Llama 3.1 8B - Structured API Generation (LoRA Adapter)
Fine-tuned adapter for generating structured JSON API calls from natural language queries
This LoRA adapter demonstrates that context-engineered small models can outperform generic large models on structured tasks: 40% vs 20.5% exact match compared to GPT-4 class baseline on our evaluation set.
Model Overview
This is a LoRA adapter fine-tuned on unsloth/llama-3.1-8b-instruct-bnb-4bit for structured API generation. The model takes natural language queries and tool specifications as input, and generates JSON objects with query, tool_name, and arguments fields.
Context Engineering Approach: Instead of relying on a massive generic model, we teach a small 8B model to understand and maintain structured output constraints through domain-specific fine-tuning.
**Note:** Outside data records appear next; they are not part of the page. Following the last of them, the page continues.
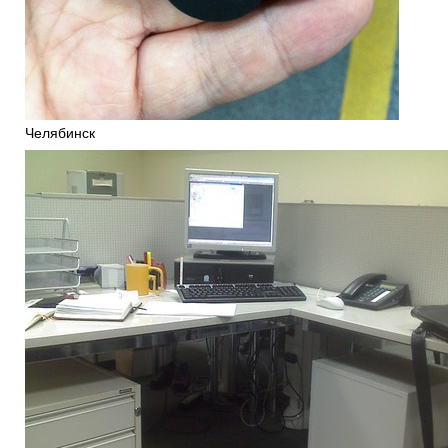
Челябинск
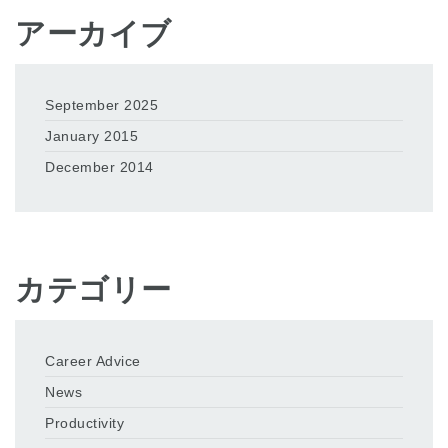
アーカイブ
September 2025
January 2015
December 2014
カテゴリー
Career Advice
News
Productivity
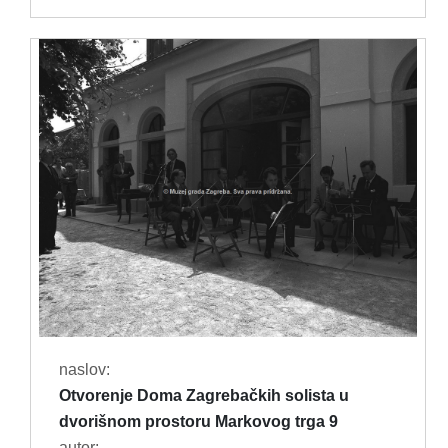
naslov:
Otvorenje Doma Zagrebačkih solista u
dvorišnom prostoru Markovog trga 9
autor:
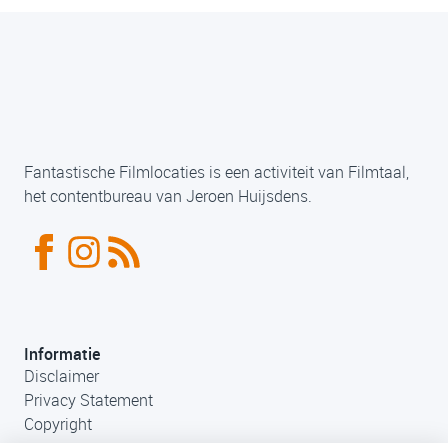
Fantastische Filmlocaties is een activiteit van Filmtaal,
het contentbureau van Jeroen Huijsdens.
Informatie
Disclaimer
Privacy Statement
Copyright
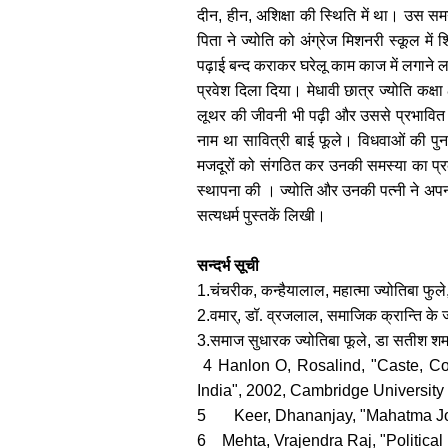
दीन
,
हीन
,
अशिक्षा की स्थिति में था। उस स
पिता ने ज्योति को अंग्रेज मिशनरी स्कूल में
पढ़ाई बन्द कराकर घरेलू काम काज में लगाने लग
प्रवेश दिला दिया। मेधावी छात्र ज्योति कक्षा
लूथर की जीवनी भी पढ़ी और उससे प्रभावित हुए
नाम था सावित्री बाई फूले। विधवाओं की प
मजदूरों को संगठित कर उनकी समस्या का प्रक
स्थापना की । ज्योति और उनकी पत्नी ने अपनी 
सत्यधर्म पुस्तकें लिखी।
सन्दर्भ सूची
1.
चंचरीक
,
कन्हैयालाल
,
महात्मा ज्योतिबा फुले
2.
वमार्
,
डॉ. व्रजलाल
,
समाजिक क्रान्ति के ज्
3.
समाज सुधारक ज्योतिबा फूले
,
डा सतीश शर्म
4 Hanlon O, Rosalind, "Caste, Co
India", 2002, Cambridge University 
5 Keer, Dhananjay, "Mahatma Jotir
6 Mehta, Vrajendra Raj, "Politica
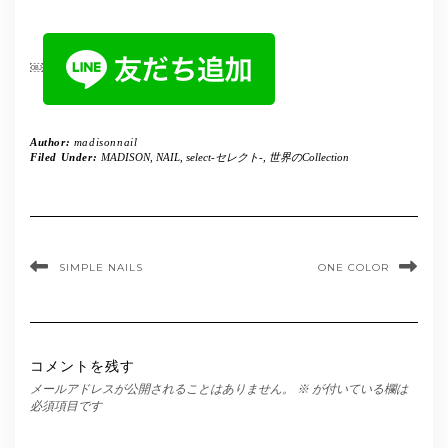
￼
Author:
madisonnail
Filed Under:
MADISON
,
NAIL
,
select-セレクト-
,
世界のCollection
SIMPLE NAILS
ONE COLOR
コメントを残す
メールアドレスが公開されることはありません。
※
が付いている欄は
必須項目です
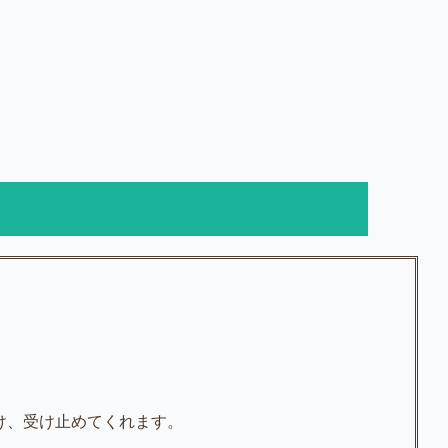
け、受け止めてくれます。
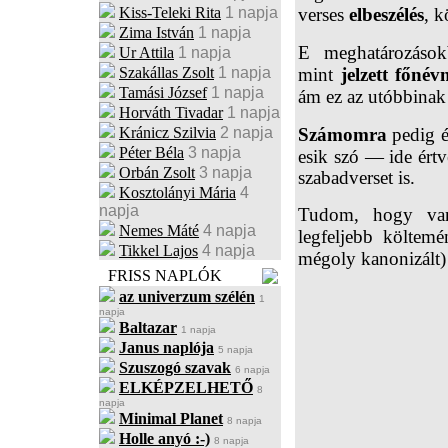
Kiss-Teleki Rita
1 napja
verses
elbeszélés
, k
Zima István
1 napja
E meghatározások
Ur Attila
1 napja
Szakállas Zsolt
1 napja
mint
jelzett főné
Tamási József
1 napja
ám ez az utóbbina
Horváth Tivadar
1 napja
Kránicz Szilvia
2 napja
Számomra
pedig 
Péter Béla
3 napja
esik szó — ide értv
Orbán Zsolt
3 napja
szabadverset is.
Kosztolányi Mária
4
napja
Tudom, hogy vann
Nemes Máté
4 napja
legfeljebb költem
Tikkel Lajos
4 napja
mégoly kanonizált)
FRISS NAPLÓK
az univerzum szélén
1
napja
Baltazar
1 napja
Janus naplója
5 napja
Szuszogó szavak
6 napja
ELKÉPZELHETŐ
8
napja
Minimal Planet
8 napja
Holle anyó :-)
8 napja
This demonstrates the power of task-specific context engineering over general-purpose scale.
Key Performance Metrics
| Metric | Our Model | Azure GPT-4o | Improvement |
|---|---|---|---|
| Exact Match Accuracy | 40.0% (20/50) | 20.5% (10/50) | +95% |
| Tool Name Accuracy | 98.0% (49/50) | ~90% | +8.9% |
| Arguments Partial Match | 76.0% | 60.2% | +26% |
| JSON Validity | 100% (50/50) | 100% | - |
| Model Size | 8B params | ~120B params | 15x smaller |
| Training Time | 4m 52s | N/A | - |
Baseline Details: Azure GPT-4o (GPT-4 Optimized, ~120B parameters) evaluated on the same 50 test examples with temperature=0.7, using standard chat completion API with JSON schema enforcement.
Quick Start
Installation
pip install torch transformers peft bitsandbytes accelerate
Usage
import torch
from transformers import AutoModelForCausalLM, AutoTokenizer
from peft import PeftModel
# Load base model and adapter
base_model = "unsloth/llama-3.1-8b-instruct-bnb-4bit"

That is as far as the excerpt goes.